The contents of an encrypted response will be encoded with JWE Compact Serialization format, with the media type set to application/jwt (instead of application/json used for unencrypted credential responses).

To decrypt the response content, follow the decryption process defined in HPKE with JWE.

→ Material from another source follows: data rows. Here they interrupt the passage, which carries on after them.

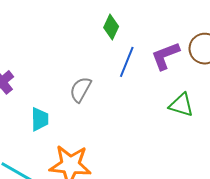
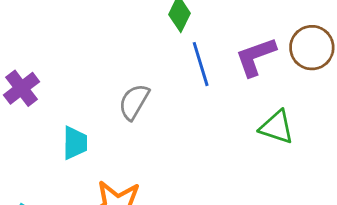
blue line: (127, 62) -> (201, 64), turned -40

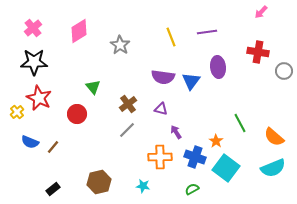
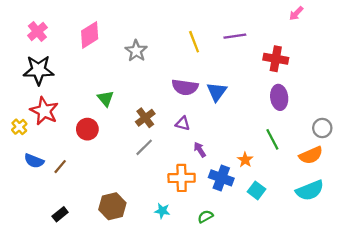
red cross: (258, 52) -> (276, 59), moved
purple ellipse: (218, 67) -> (279, 97), moved
gray circle: (284, 71) -> (322, 128), moved
orange semicircle: (274, 137) -> (311, 155), turned -65
cyan square: (226, 168) -> (256, 190), size x0.6
green semicircle: (192, 189) -> (205, 217), moved

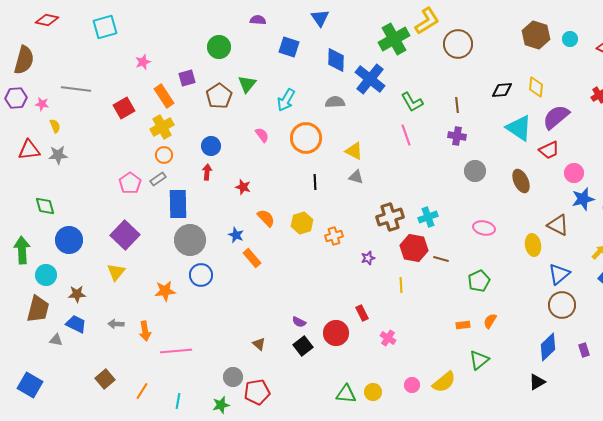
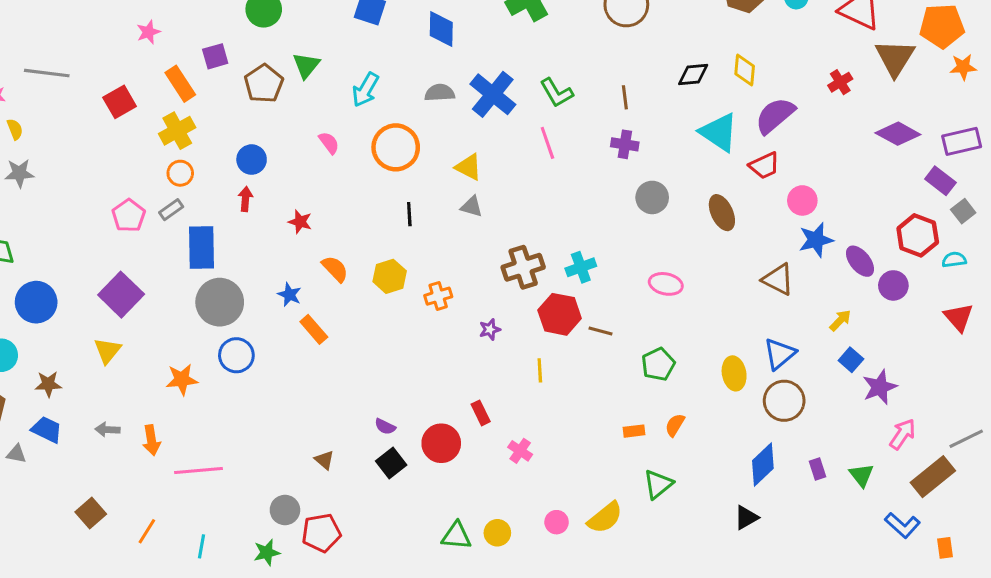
blue cross: (370, 79) -> (493, 94), moved
yellow ellipse: (533, 245) -> (734, 373), moved

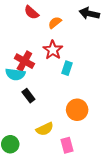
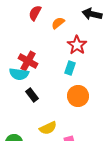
red semicircle: (32, 12) -> (35, 13), turned 77
red star: (53, 50) -> (77, 45), moved
orange circle: (77, 110) -> (78, 96), moved

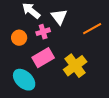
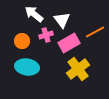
pink rectangle: (43, 58) -> (69, 43), moved
cyan ellipse: (24, 80) -> (27, 67), moved, turned -35

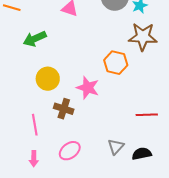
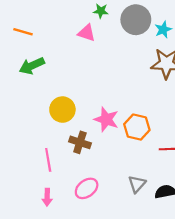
green arrow: (35, 39) -> (32, 66), moved
orange hexagon: (116, 63) -> (137, 127), moved

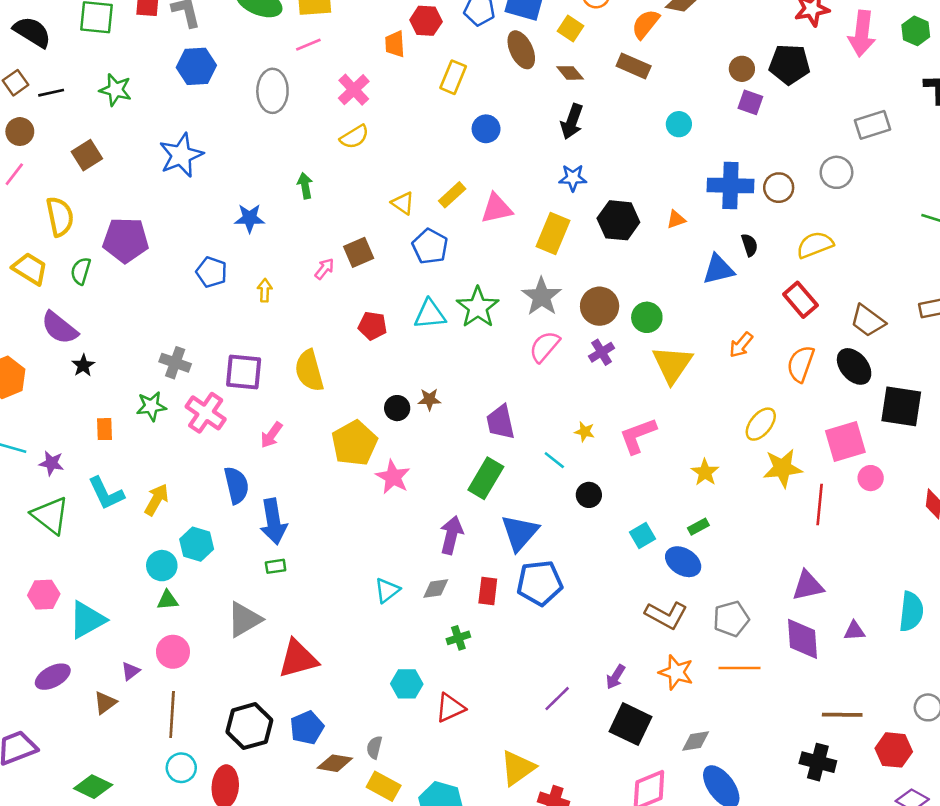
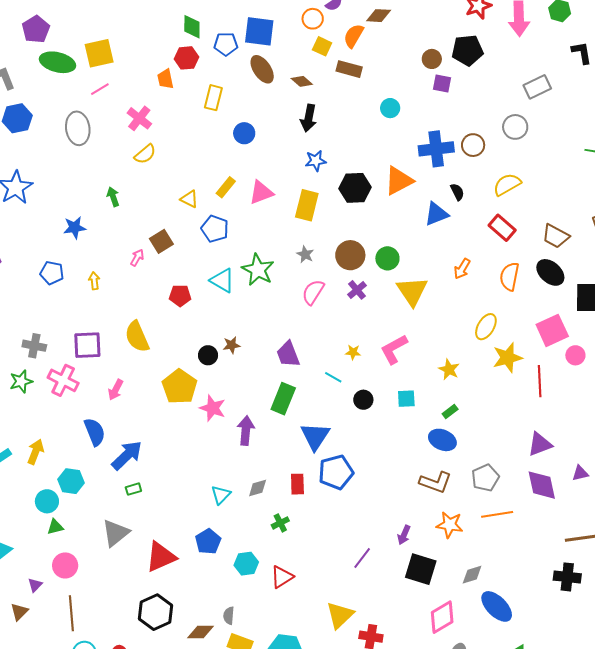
yellow square: (570, 28) -> (322, 46), moved
orange triangle: (676, 219) -> (399, 181), size x2.0
gray star: (542, 297) -> (305, 254), size x0.6
cyan triangle: (430, 314) -> (222, 280), turned 44
blue arrow: (273, 522) -> (127, 455), turned -116
purple arrow: (451, 535) -> (246, 431), moved
cyan square: (642, 535) -> (406, 399), moved, turned 36
black hexagon: (249, 726) -> (155, 612), moved
blue pentagon: (307, 728) -> (208, 541), moved

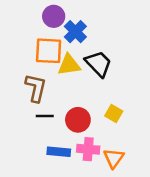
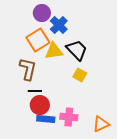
orange square: (49, 51) -> (38, 40), turned -35
yellow square: (114, 113) -> (80, 75), moved
red circle: (78, 120) -> (40, 105), moved
orange triangle: (114, 158) -> (101, 124), moved, turned 30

The following simplified steps are derived from Section 7.2 of the specification, focusing on Integrated Encryption Mode with HPKE-7 and encoded with JWE Compact Serialization:

1. Parse the JWE Compact Serialization, splitting the JWE string into its five base64url-encoded components:

{encoded_protected_header}.{encoded_encrypted_key}.{encoded_iv}.{encoded_ciphertext}.{encoded_tag}

2. base64url decode and parse encoded_protected_header as JSON and validate the header payload. The headers should contain the following key material:

• alg should be HPKE-7.
• kid is optional depending on presence of kid in credential_response_encryption.jwks

{ 
  "alg":"HPKE-7",
  "kid":"{wallet-key-identifier}"
}

3. Establish the HPKE recipient context:

• The recipient key should be the private key of selected key from credential_response_encryption.jwk.
• The encapsulated key should be the base64Url decoded encoded_encrypted_key from the JWE.
• No info is required.

4. Decrypt HPKE with recipient context:

• The ciphertext should be the base64Url decoded encoded_ciphertext from the JWE.
• Additional data (aad) should be the UTF8(encoded_protected_header).
• encoded_protected_header is the exact first segment string from the compact JWE (before the first .), and not the decoded JSON.

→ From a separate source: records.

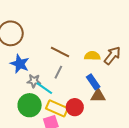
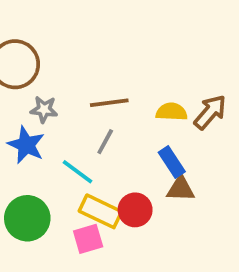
brown line: (60, 52) -> (109, 103), turned -36
blue star: (20, 64) -> (26, 145), moved
gray star: (34, 81) -> (44, 109), moved
green circle: (30, 105) -> (27, 218), moved

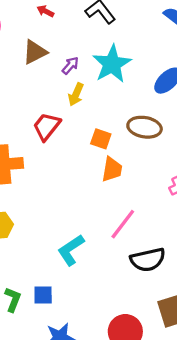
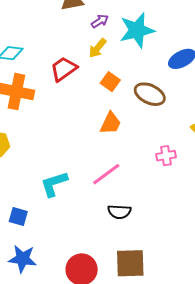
orange square: (101, 139) -> (110, 82), moved
black semicircle: (148, 260) -> (119, 212), size x0.7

5. Encode decrypted content into text and parse as JSON. The resulting JSON should contain an unencrypted credential response payload.

Credential response encryption metadata

The issuer's encryption capabilities are declared in the .well-known/openid-credential-issuer endpoint metadata. This allows wallet applications to discover the issuer's encryption support and requirements.

The credential_response_encryption object declares the issuer's ability to encrypt credential responses:

{
  "credential_response_encryption": {
    "alg_values_supported": ["HPKE-7"],
    "enc_values_supported": ["A256GCM"],
    "encryption_required": false
  }
}

Security considerations

When implementing End-to-End Encryption for credential issuance, consider the following security aspects:

• Key Management: Wallet instances must securely generate and manage their encryption keys. These keys should be protected at the device level and never shared with backend servers.
• Policy Enforcement: Encryption policies should be set based on the wallet application's architecture and trust requirements. Wallets that use proxy servers for credential delivery are prime candidates for required encryption policies.
• Encryption Algorithm: MATTR VII currently supports the HPKE-7 JWE algorithm.
  • This algorithm provides integrated encryption with HPKE using:
    • DHKEM (P-256, HKDF-SHA256) as the Key Encapsulation Mechanism (KEM)
    • HKDF-SHA256 as the Key Derivation Function (KDF)
    • AES-256-GCM as the Authenticated Encryption with Associated Data (AEAD)
  • This combination offers modern, secure cryptographic protection.
  • More algorithms will be supported in future releases.
• Wallet Identification: Only identified and approved wallet clients can participate in encrypted issuance flows. Ensure wallet clients are properly registered and configured with the appropriate policies.

Refer to the OID4VCI security considerations for more details.